=== PROBLEM TO SOLVE ===
Go through the data below and gather each line containing "粉丝头像".

=== Page segmentation data ===
•••
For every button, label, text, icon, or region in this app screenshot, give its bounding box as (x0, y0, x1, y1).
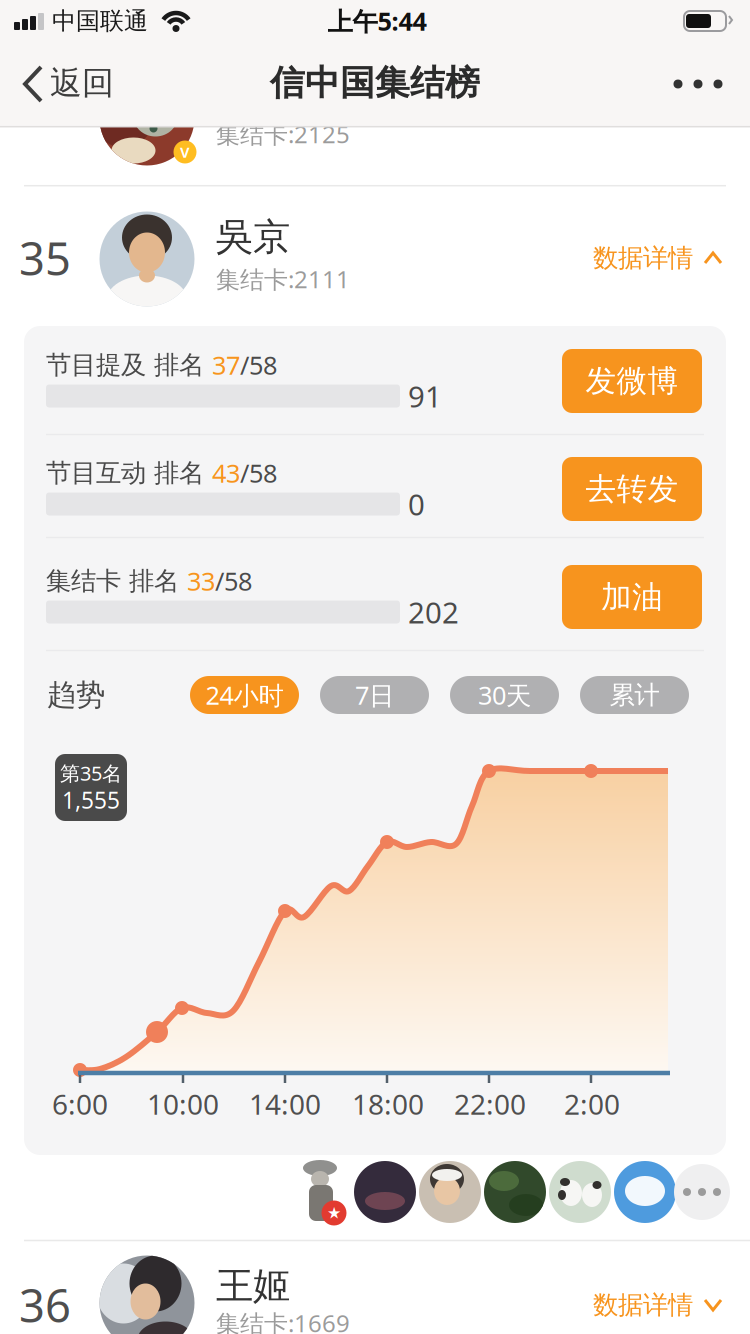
staticText: 1,555 (62, 785, 120, 815)
staticText: 91 (408, 376, 442, 416)
staticText: /58 (215, 564, 252, 598)
staticText: 第35名 (60, 760, 122, 786)
staticText: 趋势 (47, 677, 105, 713)
staticText: V (180, 142, 190, 162)
button[interactable]: 粉丝头像 (354, 1161, 416, 1223)
staticText: 2:00 (564, 1085, 620, 1123)
button[interactable]: 累计 (580, 676, 689, 714)
staticText: 加油 (601, 578, 663, 616)
button[interactable]: 去转发 (562, 457, 702, 521)
staticText: 14:00 (249, 1085, 321, 1123)
staticText: 数据详情 (593, 1289, 693, 1320)
staticText: 发微博 (586, 362, 678, 400)
staticText: 10:00 (147, 1085, 219, 1123)
staticText: 集结卡:2111 (216, 263, 350, 295)
staticText: 节目互动 排名 (46, 457, 212, 488)
button[interactable]: 粉丝头像 (549, 1161, 611, 1223)
staticText: 36 (19, 1275, 71, 1334)
staticText: 王姬 (216, 1263, 290, 1309)
button[interactable]: 发微博 (562, 349, 702, 413)
button[interactable]: 数据详情 (587, 1285, 727, 1325)
button[interactable]: 7日 (320, 676, 429, 714)
staticText: 18:00 (352, 1085, 424, 1123)
staticText: 上午5:44 (328, 4, 426, 38)
staticText: 202 (408, 592, 459, 632)
button[interactable]: 粉丝头像 (296, 1158, 348, 1222)
button[interactable]: 粉丝头像 (419, 1161, 481, 1223)
button[interactable]: 粉丝头像 (614, 1161, 676, 1223)
staticText: 中国联通 (52, 6, 148, 36)
staticText: 30天 (478, 678, 531, 712)
staticText: 集结卡:1669 (216, 1307, 350, 1334)
staticText: 去转发 (586, 470, 678, 508)
staticText: 信中国集结榜 (270, 62, 480, 104)
staticText: 35 (19, 228, 71, 288)
staticText: 6:00 (52, 1085, 108, 1123)
staticText: 集结卡:2125 (216, 118, 350, 150)
button[interactable]: 加油 (562, 565, 702, 629)
button[interactable]: 更多粉丝 (674, 1164, 730, 1220)
button[interactable]: 粉丝头像 (484, 1161, 546, 1223)
button[interactable]: 返回 (22, 64, 122, 104)
staticText: 0 (408, 484, 425, 524)
staticText: 43 (212, 456, 240, 490)
staticText: /58 (240, 456, 277, 490)
button[interactable]: 30天 (450, 676, 559, 714)
staticText: 24小时 (206, 678, 284, 712)
staticText: 37 (212, 348, 240, 382)
staticText: 22:00 (454, 1085, 526, 1123)
staticText: 数据详情 (593, 242, 693, 274)
staticText: 吳京 (216, 214, 290, 260)
button[interactable]: 数据详情 (587, 238, 727, 278)
staticText: 节目提及 排名 (46, 349, 212, 380)
staticText: /58 (240, 348, 277, 382)
staticText: 33 (187, 564, 215, 598)
button[interactable]: 更多 (663, 64, 733, 104)
staticText: 累计 (610, 679, 660, 710)
staticText: ★ (327, 1204, 341, 1222)
staticText: 集结卡 排名 (46, 565, 187, 596)
staticText: 7日 (355, 678, 394, 712)
button[interactable]: 24小时 (190, 676, 299, 714)
staticText: 返回 (50, 63, 114, 103)
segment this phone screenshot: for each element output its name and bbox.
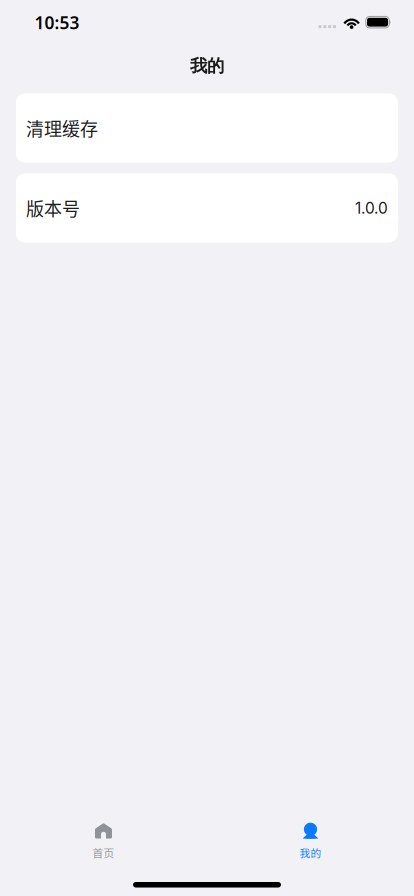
•••
=== EXERCISE RESPONSE ===
button[interactable]: 粉丝头像 (354, 1161, 416, 1223)
button[interactable]: 粉丝头像 (549, 1161, 611, 1223)
button[interactable]: 粉丝头像 (296, 1158, 348, 1222)
button[interactable]: 粉丝头像 (419, 1161, 481, 1223)
button[interactable]: 粉丝头像 (614, 1161, 676, 1223)
button[interactable]: 粉丝头像 (484, 1161, 546, 1223)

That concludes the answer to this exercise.